By Amy Mciff, University of Utah Auxiliary Business Development
In a community with 1,100 apartments, each with corresponding mailboxes and laundry facilities, combined with numerous offices and common-use buildings, there are a lot of keys circulating around University Student Apartments.
Imagine the massive and labor-intensive task of re-keying 500 to 600 locks each year to accommodate resident turnover, while also tracking the code configuration that each key has and when that code was last used and for what. And finally, imagine doing all of this on a paper-based system—a never-ending and complex task, to be sure.
Jim Innes, an IT employee of Auxiliary Services, of which University Student Apartments is a part, saw an opportunity to accomplish two things at once when asked to help find a solution to the keying process: Help University Student Apartments save a lot of time and money while also producing a meaningful capstone project to complete his Master of Science in Information Systems. Joined by a group of fellow students, Innes did just that by developing a custom key tracking system that is now an invaluable resource for the staff at University Student Apartments.
Hundreds of hours, 12,000 lines of code and almost two semesters later, the group developed KeyTrack, a system that contains 4,300 core diagrams of key codes, their history of use and a log of who possesses each and every key in the University Student Apartments community. One by one, each piece of data was imported into KeyTrack, taken from the scores of binders that until now, were the only method of organizing the keying system.
The primary function of KeyTrack is to store these key diagrams but the system also brings together information on what apartments have used the configuration, the employee who performed the rekeying, if the key has been dispatched to a contractor and when it is due back and a roster of each employee and their associated key collection.
“It’s an awesome program that helps us organize and keep our key system secure,” said Jenn Reed, director of University Student Apartments. “The neat thing is, we were able to assist one of our own staff members in completing his degree while he in turn helped us and made a meaningful contribution to his work.”
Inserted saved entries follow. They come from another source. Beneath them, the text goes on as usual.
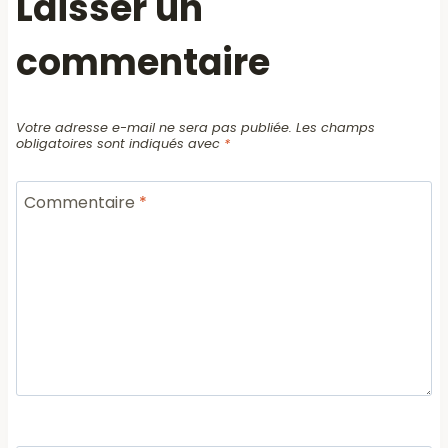
Laisser un
commentaire
Votre adresse e-mail ne sera pas publiée.
Les champs
obligatoires sont indiqués avec
*
Commentaire
*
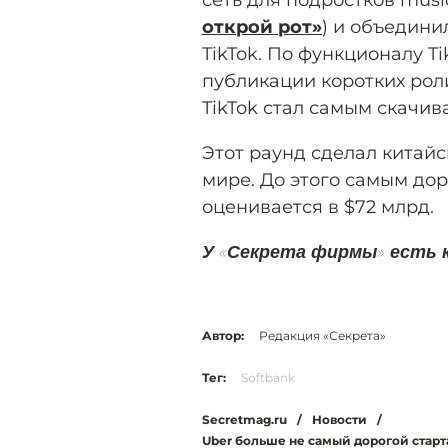
сеть для подростков music
открой рот»
) и объедини
TikTok. По функционалу T
публикации коротких роли
TikTok стал самым скачи
Этот раунд сделал китай
мире. До этого самым дор
оценивается в $72 млрд.
У «Секрета фирмы» есть 
Автор:
Редакция «Секрета»
Тег:
Softbank
Secretmag.ru
/
Новости
/
Uber больше не самый дорогой старт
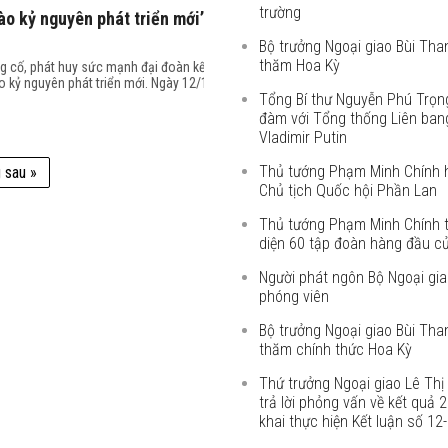
trường
ào kỷ nguyên phát triển mới’
Bộ trưởng Ngoại giao Bùi Th
thăm Hoa Kỳ
g cố, phát huy sức mạnh đại đoàn kết
o kỷ nguyên phát triển mới. Ngày 12/11,
Tổng Bí thư Nguyễn Phú Trọn
đàm với Tổng thống Liên ban
Vladimir Putin
Thủ tướng Phạm Minh Chính h
 sau »
Chủ tịch Quốc hội Phần Lan
Thủ tướng Phạm Minh Chính t
diện 60 tập đoàn hàng đầu c
Người phát ngôn Bộ Ngoại giao
phóng viên
Bộ trưởng Ngoại giao Bùi Th
thăm chính thức Hoa Kỳ
Thứ trưởng Ngoại giao Lê Th
trả lời phỏng vấn về kết quả 2
khai thực hiện Kết luận số 1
Innes credits University Student Apartments with the idea, or at least presenting the need for it and challenging him and his colleague, Jesse Booth, to find a solution. Together, the two act as the administrators of the program and have already reached their seventh iteration, adding new features and enhancing the ones already in place. A system such as KeyTrack would normally cost University Student Apartments $5,000 to $9,000, so the effort was a substantial win for both sides, as well as the university at large and the thousands of students who will be benefitted by University Student Apartments.
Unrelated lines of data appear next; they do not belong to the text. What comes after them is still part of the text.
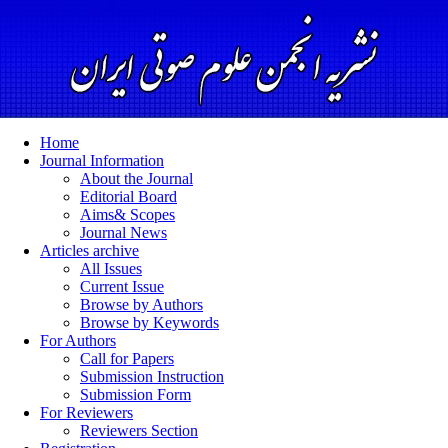
Home
Journal Information
About the Journal
Editorial Board
Aims& Scopes
Journal News
Articles archive
All Issues
Current Issue
Browse by Authors
Browse by Keywords
For Authors
Call for Papers
Submission Instruction
Submission Form
For Reviewers
Reviewers Section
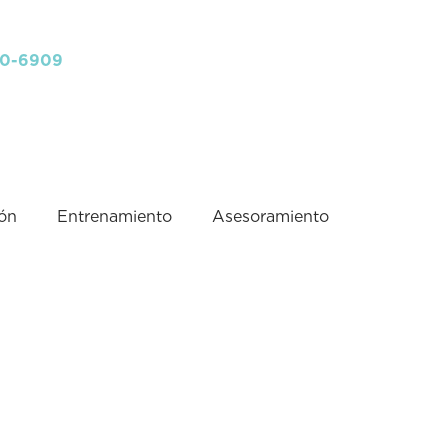
40-6909
ión
Entrenamiento
Asesoramiento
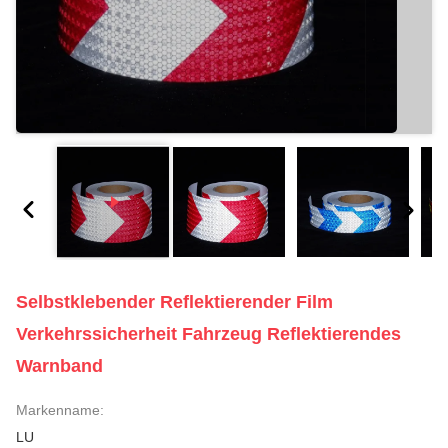
Selbstklebender Reflektierender Film
Verkehrssicherheit Fahrzeug Reflektierendes
Warnband
Markenname:
LU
“This is a long-term solution to an age-old maintenance problem, solved by creative and tech-savvy students,” said Gordon Wilson, associate vice president for Auxiliary Services. “It’s a great story of a student project benefitting a department on campus, especially one that does so much to help students.”
Now in its third month of implementation, KeyTrack has been a great success and the employees of University Student Apartments couldn’t be happier or more grateful. As for Innes and his group, they made the grade and, not surprisingly, got an ‘A’ on the project.
“It’s really cool to work on a project that has real meaning to the person you’re working for,” Innes said. “And, you also get to take care of it and see it in use instead of just letting it die once the class is over. This will endure and help people, and that’s really satisfying to know.”